Our study showed that working at a region with a high content of surgical smoke in the operating room could be more harmful to surgeons than working continuously in the operating room for several days. Surgeons should stand in the correct location in the operating room during electrosurgery and manage their operating schedule to avoid health hazards from surgical smoke exposure.
The present study showed that an evacuator could reduce the range of the HCZ for surgical smoke using mathematical model simulation. However, an evacuator could also enlarge the LCZ for surgical smoke in the operating room during surgery because it causes blowing over of the plume of surgical smoke. Therefore, even with an evacuator, blood indices of surgeons who continuously work in the operating room for 1 week could be affected by surgical smoke.
Conclusions
Our mathematical model shows that, during electrosurgery, there is a highly contaminated zone within 0.5 m around the heated tip of an electro-knife and a low contaminated zone within 2.1 m from the two walls without a laminar air outlet. In these zones, CO levels are above the United States EPA upper limit for an 8-hour exposure. Our rabbit experiments show that exposure to surgical smoke results in high HbCO levels. Exposure to the highly contaminated zone of surgical smoke for 5 continuous days significantly affects pH, HbCO levels, O2 saturation, and O2 content.

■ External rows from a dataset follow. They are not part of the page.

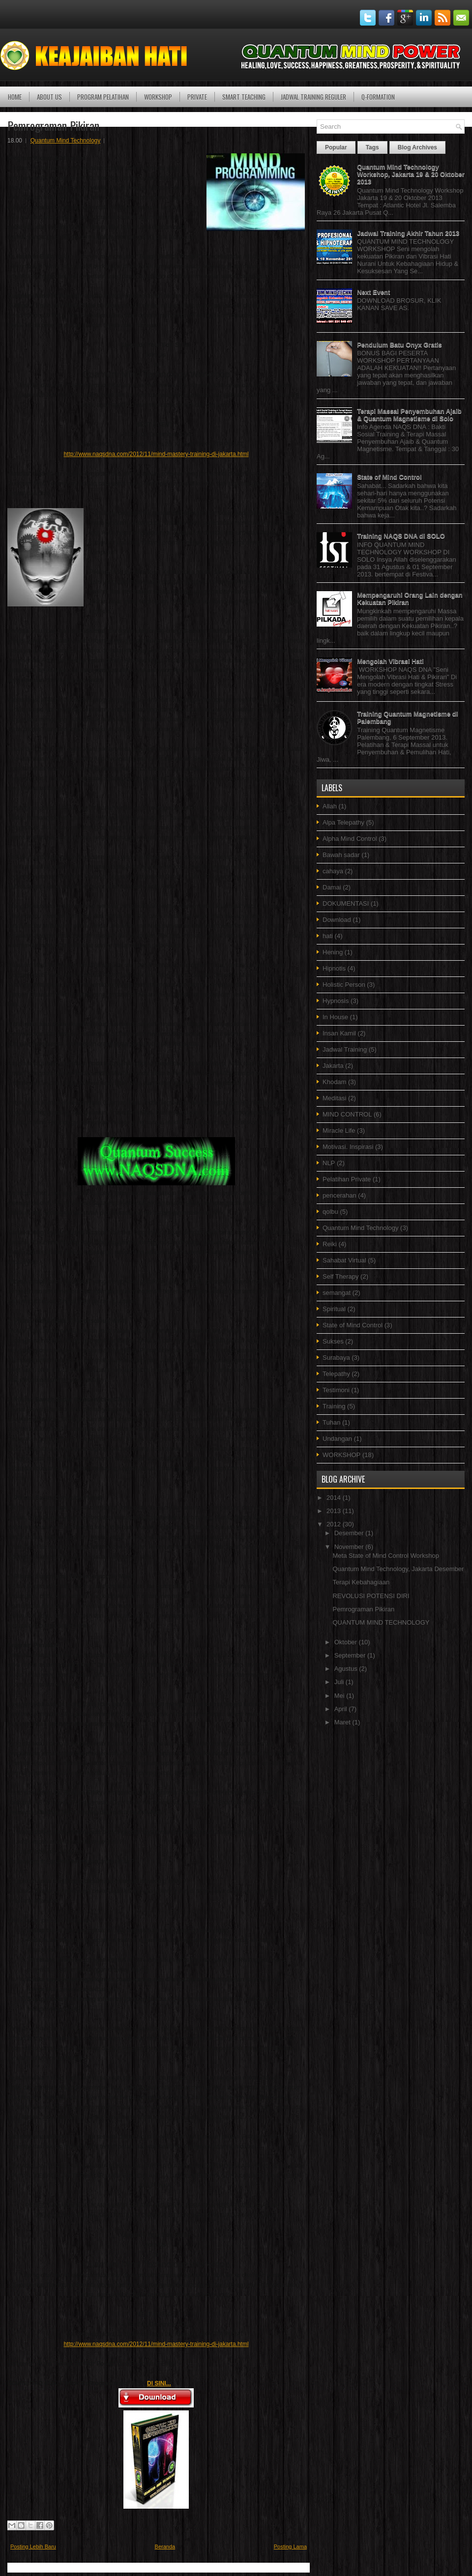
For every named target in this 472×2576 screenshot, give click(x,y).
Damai (332, 887)
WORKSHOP (158, 97)
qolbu (330, 1211)
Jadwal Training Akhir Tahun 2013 (408, 233)
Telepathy (336, 1373)
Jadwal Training (345, 1049)
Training (334, 1406)
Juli (340, 1682)
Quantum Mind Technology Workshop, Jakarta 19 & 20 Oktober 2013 (411, 174)
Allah (330, 806)
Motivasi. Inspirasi (348, 1146)
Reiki (330, 1244)
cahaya (333, 871)
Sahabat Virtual (344, 1260)
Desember (350, 1533)
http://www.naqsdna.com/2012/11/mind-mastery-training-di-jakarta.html (155, 454)
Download (337, 919)
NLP (329, 1163)
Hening (333, 952)
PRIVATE (197, 97)
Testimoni (336, 1390)
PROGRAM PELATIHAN (103, 97)
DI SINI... (159, 2383)
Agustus (346, 1668)
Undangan (337, 1438)
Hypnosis (336, 1000)
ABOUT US (49, 97)
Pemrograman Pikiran (53, 125)
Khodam (334, 1082)
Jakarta (333, 1065)
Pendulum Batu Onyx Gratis (399, 344)
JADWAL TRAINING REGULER (313, 97)
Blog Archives (417, 147)
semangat (337, 1292)
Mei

Exposure to surgical smoke also leads to a mean HbCO level > 2%, which is the World Health Organization guideline for indoor air quality. Continuous exposure to a high level of surgical smoke leads to a mean HbCO level above the threshold for diagnosis of CO poisoning. Surgeons should stand in the correct location in the operating room during electrosurgery and manage their operating schedule to avoid health hazards from surgical smoke exposure.